Contracts for new home sales expanded by 5.8% in March, according to estimates from the joint data release of HUD and the Census Bureau. The growth in sales continues along a positive trend for the market, which is supported by solid job growth, improving household formations, continuing favorable housing affordability conditions, and tight existing home inventory.
The seasonally adjusted annual pace for March new single-family home sales was 621,000. The three-month moving average is currently at a post-recession high (598,000). The March rate is 5.8% better than February and a 15.6% gain over a year ago. The growth in March sales represented an upside surprise, given the good weather in February and poor weather conditions for significant parts of the nation in March.
Inventory growth continued in March. After hovering near 240,000 for most of 2016, inventory has now risen to 268,000 homes. The current months’ supply number stands at a healthy 5.2. Given tight existing inventory, more new homes are required to meet housing demand.
The most recent data also indicate a growing share of homes not-yet-started in builder inventory. For example, on a year-over-year basis, homes under construction in inventory have increased by 3.5% over the last year. Completed, ready-to-occupy homes (there are only 63,000) are up 7% since March 2016. In contrast, homes not-yet-started listed in inventory have increased 50%, from 38,000 in March of 2016 to 57,000 last month. This is consistent with growing housing demand.

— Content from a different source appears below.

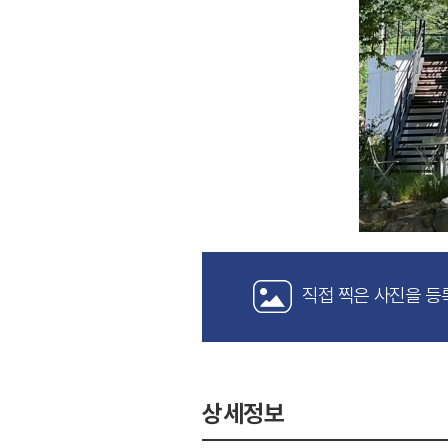
직접 찍은 사진을 등
상세정보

Median new home sales price (price of the home in the middle of the distribution) rose to $315,100, consistent with inventory broadening. Average home price jumped to $388,200. There was surprising sales growth in the relatively small market of new homes priced $150,000 or below (6% of sales, up from 4% a year ago).

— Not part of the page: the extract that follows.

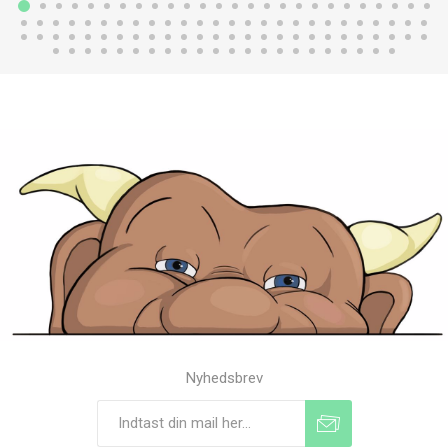
Nyhedsbrev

Regionally, there was strong sales growth in the Northeast (25.8%) and the West (16.7%). Flat or declining conditions were reported in the South (1.6%) and the Midwest (-4.5%) where snow and other weather factors had an impact.
Solid builder confidence and ongoing tight inventory conditions suggest continued growth for single-family construction in the months ahead. Pricing remains an open question, given rising construction prices and increasing interest rates. New homes will need to be competitively priced, even as prices for existing homes continue to grow. For this reason, we continue to expect a broadening of the new home inventory base and slight declines in median new home size. On the cost side, increases in lumber costs due to trade duties are yet another factor for builders to manage.